SUPPLIED RECORDS Start Marker
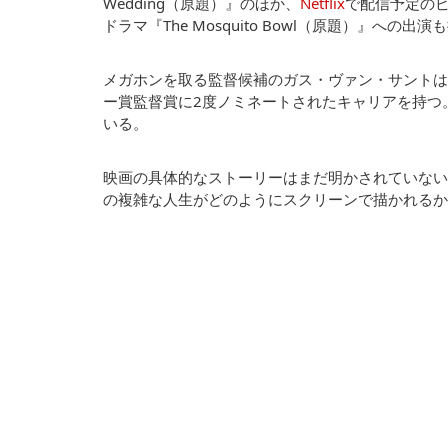
Wedding（原題）』のほか、
Netflix
で配信予定の
ドラマ『The Mosquito Bowl（原題）』への出
メガホンを取る監督候補のガス・ヴァン・サントは
ー賞監督賞に2度ノミネートされたキャリアを持つ
いる。
映画の具体的なストーリーはまだ明かされていない
の複雑な人生がどのようにスクリーンで描かれるか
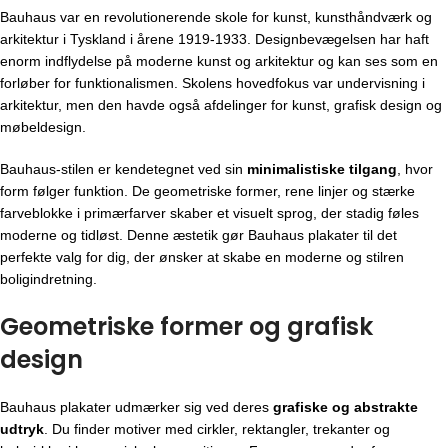
Bauhaus var en revolutionerende skole for kunst, kunsthåndværk og
arkitektur i Tyskland i årene 1919-1933. Designbevægelsen har haft
enorm indflydelse på moderne kunst og arkitektur og kan ses som en
forløber for funktionalismen. Skolens hovedfokus var undervisning i
arkitektur, men den havde også afdelinger for kunst, grafisk design og
møbeldesign.
Bauhaus-stilen er kendetegnet ved sin
minimalistiske tilgang
, hvor
form følger funktion. De geometriske former, rene linjer og stærke
farveblokke i primærfarver skaber et visuelt sprog, der stadig føles
moderne og tidløst. Denne æstetik gør Bauhaus plakater til det
perfekte valg for dig, der ønsker at skabe en moderne og stilren
boligindretning.
Geometriske former og grafisk
design
Bauhaus plakater udmærker sig ved deres
grafiske og abstrakte
udtryk
. Du finder motiver med cirkler, rektangler, trekanter og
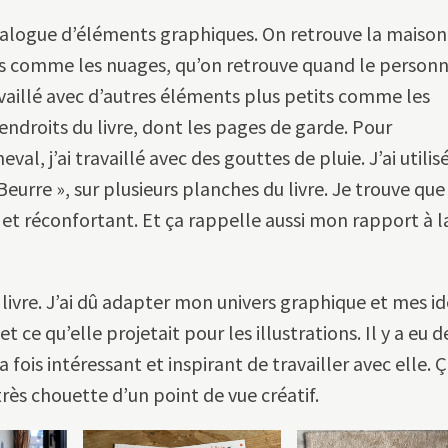
atalogue d’éléments graphiques. On retrouve la maison
es comme les nuages, qu’on retrouve quand le person
availlé avec d’autres éléments plus petits comme les
ndroits du livre, dont les pages de garde. Pour
l, j’ai travaillé avec des gouttes de pluie. J’ai utilis
urre », sur plusieurs planches du livre. Je trouve que
in et réconfortant. Et ça rappelle aussi mon rapport à l
 livre. J’ai dû adapter mon univers graphique et mes id
t ce qu’elle projetait pour les illustrations. Il y a eu d
la fois intéressant et inspirant de travailler avec elle. 
très chouette d’un point de vue créatif.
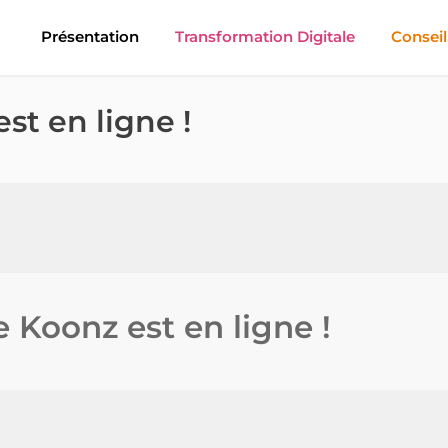
Présentation
Transformation Digitale
Conseil
st en ligne !
 Koonz est en ligne !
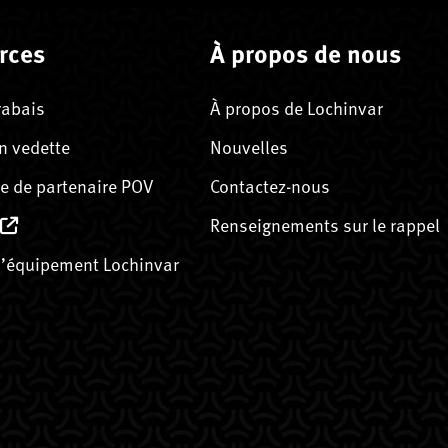
rces
À propos de nous
rabais
À propos de Lochinvar
n vedette
Nouvelles
 de partenaire POV
Contactez-nous
Renseignements sur le rappel
’équipement Lochinvar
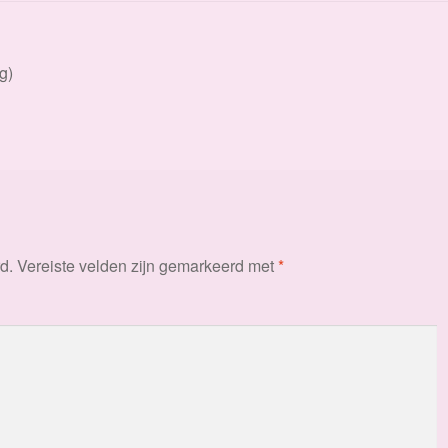
g)
d.
Vereiste velden zijn gemarkeerd met
*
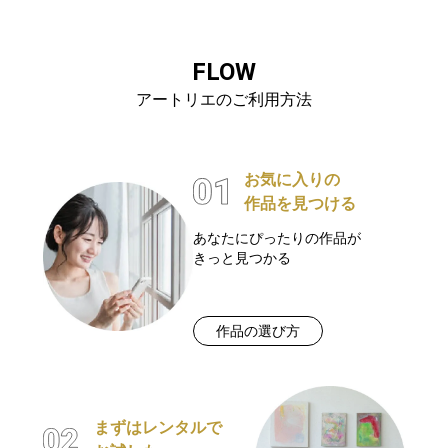
FLOW
アートリエのご利用方法
お気に入りの
作品を見つける
あなたにぴったりの作品が
きっと見つかる
作品の選び方
まずはレンタルで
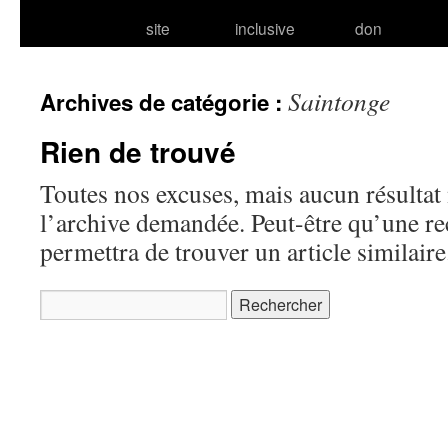
site
inclusive
don
Saintonge
Archives de catégorie :
Rien de trouvé
Toutes nos excuses, mais aucun résultat 
l’archive demandée. Peut-être qu’une r
permettra de trouver un article similaire
Rechercher :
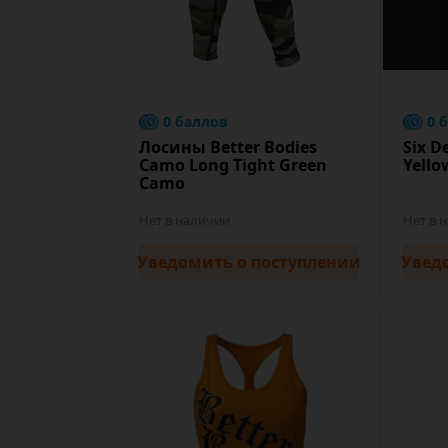
0 баллов
0 
Лосины Better Bodies
Six D
Camo Long Tight Green
Yello
Camo
Нет в наличии
Нет в 
Уведомить
о поступлении
Увед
SUPPLIED RECORDS End Marker
- EXERCISE DIRECTIONS
Your copy should match the entries above exactly and contain no pictures.

- ANSWER TO THE PROBLEM
Wedding（原題）』のほか、
Netflix
で配信予定の
ドラマ『The Mosquito Bowl（原題）』への出
メガホンを取る監督候補のガス・ヴァン・サントは
ー賞監督賞に2度ノミネートされたキャリアを持つ
いる。
映画の具体的なストーリーはまだ明かされていない
の複雑な人生がどのようにスクリーンで描かれるか
Bauhaus var en revolutionerende skole for kunst, kunsthåndværk og
arkitektur i Tyskland i årene 1919-1933. Designbevægelsen har haft
enorm indflydelse på moderne kunst og arkitektur og kan ses som en
forløber for funktionalismen. Skolens hovedfokus var undervisning i
arkitektur, men den havde også afdelinger for kunst, grafisk design og
møbeldesign.
Bauhaus-stilen er kendetegnet ved sin
minimalistiske tilgang
, hvor
form følger funktion. De geometriske former, rene linjer og stærke
farveblokke i primærfarver skaber et visuelt sprog, der stadig føles
moderne og tidløst. Denne æstetik gør Bauhaus plakater til det
perfekte valg for dig, der ønsker at skabe en moderne og stilren
boligindretning.
Geometriske former og grafisk
design
Bauhaus plakater udmærker sig ved deres
grafiske og abstrakte
udtryk
. Du finder motiver med cirkler, rektangler, trekanter og
atalogue d’éléments graphiques. On retrouve la maison
es comme les nuages, qu’on retrouve quand le person
availlé avec d’autres éléments plus petits comme les
ndroits du livre, dont les pages de garde. Pour
l, j’ai travaillé avec des gouttes de pluie. J’ai utilis
urre », sur plusieurs planches du livre. Je trouve que
in et réconfortant. Et ça rappelle aussi mon rapport à l
 livre. J’ai dû adapter mon univers graphique et mes id
t ce qu’elle projetait pour les illustrations. Il y a eu d
la fois intéressant et inspirant de travailler avec elle. 
très chouette d’un point de vue créatif.
Présentation
Transformation Digitale
Conseil
st en ligne !
 Koonz est en ligne !
rces
À propos de nous
rabais
À propos de Lochinvar
n vedette
Nouvelles
 de partenaire POV
Contactez-nous
Renseignements sur le rappel
’équipement Lochinvar
g)
d.
Vereiste velden zijn gemarkeerd met
*
FLOW
アートリエのご利用方法
お気に入りの
作品を見つける
あなたにぴったりの作品が
きっと見つかる
作品の選び方
まずはレンタルで
site
inclusive
don
Saintonge
Archives de catégorie :
Rien de trouvé
Toutes nos excuses, mais aucun résultat 
l’archive demandée. Peut-être qu’une r
permettra de trouver un article similaire
Rechercher :
0 баллов
0 
Лосины Better Bodies
Six D
Camo Long Tight Green
Yello
Camo
Нет в наличии
Нет в 
Уведомить
о поступлении
Увед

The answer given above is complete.